Darmstaedter fügt hinzu: "Das Beste am Älterwerden ist, "Nein" sagen zu können. Man ist sich mehr und mehr seiner Endlichkeit bewusst. Alles was ich heutzutage tue, mache ich zu 100 Prozent aus Überzeugung! Oder zu 100 Prozent eben nicht. Am Ende meiner Zeit bei "Tapete" - auf die Firma bin ich nach wie vor extrem stolz - konnte ich nicht mehr so agieren, wie ich gerne wollte. Zu viel Geschäft, zu wenig Kreativität. Deshalb musste ich mich von der Sache schweren Herzens befreien. Heute dreht sich in meinem Leben alles nur noch um Musik."

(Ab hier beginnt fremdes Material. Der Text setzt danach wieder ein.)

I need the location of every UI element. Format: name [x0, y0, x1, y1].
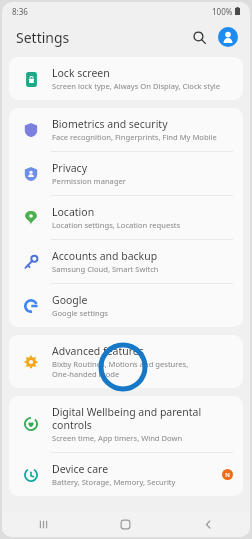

Entsprechend befreit und auch lässig geht der Hanseat seit langem an neue Musik heran. "Ich möchte völlig losgelöst von allem sein", schwärmt er. "Zum Glück kann ich von Tantiemen aus Jeremy Days-Zeiten ordentlich leben, so dass ich keinerlei Druck ausgesetzt bin. Der einzige Druck, dem ich mich seit Jahren selbst aussetze: Pro Monat will ich mindestens ein Lied fix und fertig auskomponiert haben. Bislang klappt das ganz gut."
Nicht ganz so gut klappt es bei Darmstaedter bisweilen mit zwischenmenschlichen Beziehungen - auf diesem Umstand basiert übrigens auch der Titel der neuen Platte, der übersetzt so viel wie "merkwürdige Begleitungen" bedeutet. "Eigentlich gibt es bei mir", meint Dirk, "seit jeher Höhen und Tiefen, was Kumpaneien und Freundschaften angeht. Ich besitze keine sonderlich gute Menschenkenntnis. Zum Glück habe ich eine Ehefrau, die mich in der Regel auf den Boden der Tatsachen zurückbringt, wenn ich mich in einer Person mal wieder getäuscht habe."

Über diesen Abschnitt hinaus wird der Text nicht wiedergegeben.